◆ TASK STATEMENT ◆
Please write out all of the data below exactly, without including the pictures.

------------

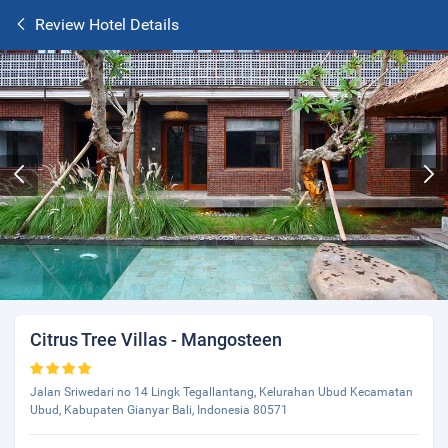
Review Hotel Details
Citrus Tree Villas - Mangosteen
Jalan Sriwedari no 14 Lingk Tegallantang, Kelurahan Ubud Kecamatan
Ubud, Kabupaten Gianyar Bali, Indonesia 80571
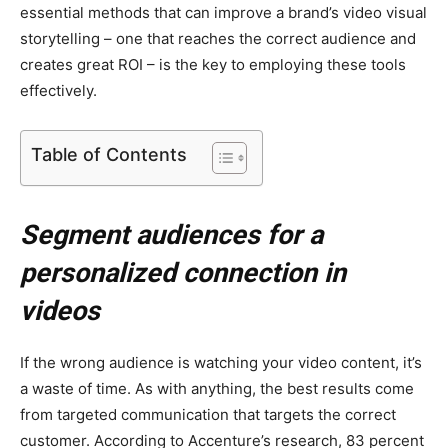
essential methods that can improve a brand’s video visual
storytelling – one that reaches the correct audience and
creates great ROI – is the key to employing these tools
effectively.
Table of Contents
Segment audiences for a
personalized connection in
videos
If the wrong audience is watching your video content, it’s
a waste of time. As with anything, the best results come
from targeted communication that targets the correct
customer. According to Accenture’s research, 83 percent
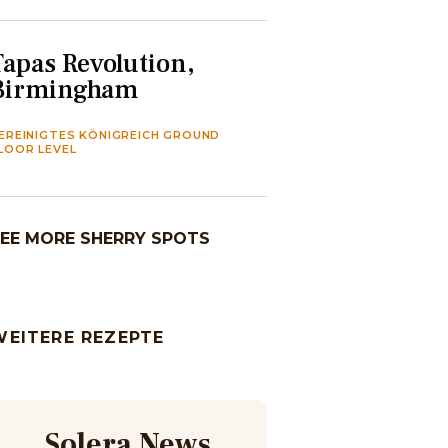
Tapas Revolution,
Birmingham
EREINIGTES KÖNIGREICH GROUND
LOOR LEVEL
EE MORE SHERRY SPOTS
WEITERE REZEPTE
Solera News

------------

◆ ANSWER TO THIS TASK ◆
Review Hotel Details
Citrus Tree Villas - Mangosteen
Jalan Sriwedari no 14 Lingk Tegallantang, Kelurahan Ubud Kecamatan
Ubud, Kabupaten Gianyar Bali, Indonesia 80571
essential methods that can improve a brand’s video visual
storytelling – one that reaches the correct audience and
creates great ROI – is the key to employing these tools
effectively.
Table of Contents
Segment audiences for a
personalized connection in
videos
If the wrong audience is watching your video content, it’s
a waste of time. As with anything, the best results come
from targeted communication that targets the correct
customer. According to Accenture’s research, 83 percent
Tapas Revolution,
Birmingham
EREINIGTES KÖNIGREICH GROUND
LOOR LEVEL
EE MORE SHERRY SPOTS
WEITERE REZEPTE
Solera News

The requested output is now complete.